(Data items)
_____

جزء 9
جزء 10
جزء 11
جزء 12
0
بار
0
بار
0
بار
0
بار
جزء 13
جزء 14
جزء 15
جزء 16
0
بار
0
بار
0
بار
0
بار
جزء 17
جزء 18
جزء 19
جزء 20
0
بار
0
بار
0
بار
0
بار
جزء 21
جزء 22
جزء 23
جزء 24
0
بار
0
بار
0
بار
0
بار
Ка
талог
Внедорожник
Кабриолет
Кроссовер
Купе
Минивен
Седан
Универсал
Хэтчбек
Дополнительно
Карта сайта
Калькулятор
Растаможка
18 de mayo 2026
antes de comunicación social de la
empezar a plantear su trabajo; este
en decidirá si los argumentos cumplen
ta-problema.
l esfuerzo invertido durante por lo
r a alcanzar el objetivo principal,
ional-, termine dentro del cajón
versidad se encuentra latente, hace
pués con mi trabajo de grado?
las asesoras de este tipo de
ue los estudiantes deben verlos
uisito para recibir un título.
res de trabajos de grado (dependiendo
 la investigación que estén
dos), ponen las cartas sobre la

_____

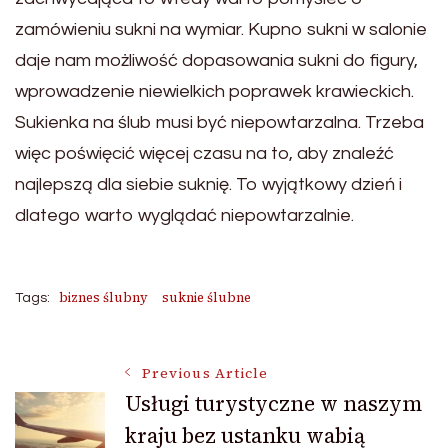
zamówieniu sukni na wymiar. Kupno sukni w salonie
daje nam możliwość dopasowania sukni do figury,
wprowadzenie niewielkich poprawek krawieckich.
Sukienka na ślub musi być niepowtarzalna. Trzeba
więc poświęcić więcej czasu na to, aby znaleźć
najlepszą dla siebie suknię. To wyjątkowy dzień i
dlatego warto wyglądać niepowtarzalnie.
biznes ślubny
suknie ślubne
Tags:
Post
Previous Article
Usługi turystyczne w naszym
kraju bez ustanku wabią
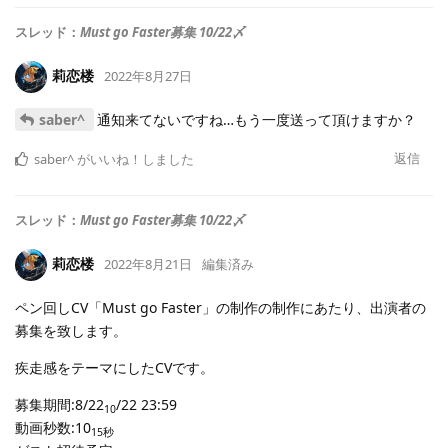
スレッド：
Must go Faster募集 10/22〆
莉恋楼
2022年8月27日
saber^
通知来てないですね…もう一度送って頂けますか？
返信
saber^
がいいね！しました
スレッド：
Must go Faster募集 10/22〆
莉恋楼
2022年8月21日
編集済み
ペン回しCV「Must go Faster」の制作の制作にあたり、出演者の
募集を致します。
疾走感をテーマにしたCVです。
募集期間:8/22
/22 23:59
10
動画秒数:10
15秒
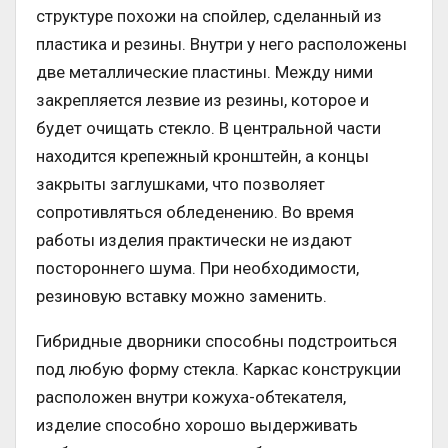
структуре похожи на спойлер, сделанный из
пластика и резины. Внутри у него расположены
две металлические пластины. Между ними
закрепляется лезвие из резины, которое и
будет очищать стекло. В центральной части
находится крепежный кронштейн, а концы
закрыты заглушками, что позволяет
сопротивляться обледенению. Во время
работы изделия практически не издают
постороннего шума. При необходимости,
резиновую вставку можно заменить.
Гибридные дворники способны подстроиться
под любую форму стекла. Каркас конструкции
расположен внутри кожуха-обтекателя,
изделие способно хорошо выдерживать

_____

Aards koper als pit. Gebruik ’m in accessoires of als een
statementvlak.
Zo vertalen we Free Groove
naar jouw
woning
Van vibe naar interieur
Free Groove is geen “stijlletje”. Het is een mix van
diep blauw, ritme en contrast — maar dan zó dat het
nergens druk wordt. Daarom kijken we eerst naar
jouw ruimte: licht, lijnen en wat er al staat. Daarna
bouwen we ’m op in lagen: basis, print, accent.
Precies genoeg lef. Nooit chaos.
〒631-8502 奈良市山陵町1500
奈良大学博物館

_____

» **Instructions to follow**: Reproduce the lines of the entries above from the one with "две металлические пластины. Между ними" to the one with "Гибридные дворники способны подстроиться", both included, exactly and without any other line.

» **Expected answer**:
две металлические пластины. Между ними
закрепляется лезвие из резины, которое и
будет очищать стекло. В центральной части
находится крепежный кронштейн, а концы
закрыты заглушками, что позволяет
сопротивляться обледенению. Во время
работы изделия практически не издают
постороннего шума. При необходимости,
резиновую вставку можно заменить.
Гибридные дворники способны подстроиться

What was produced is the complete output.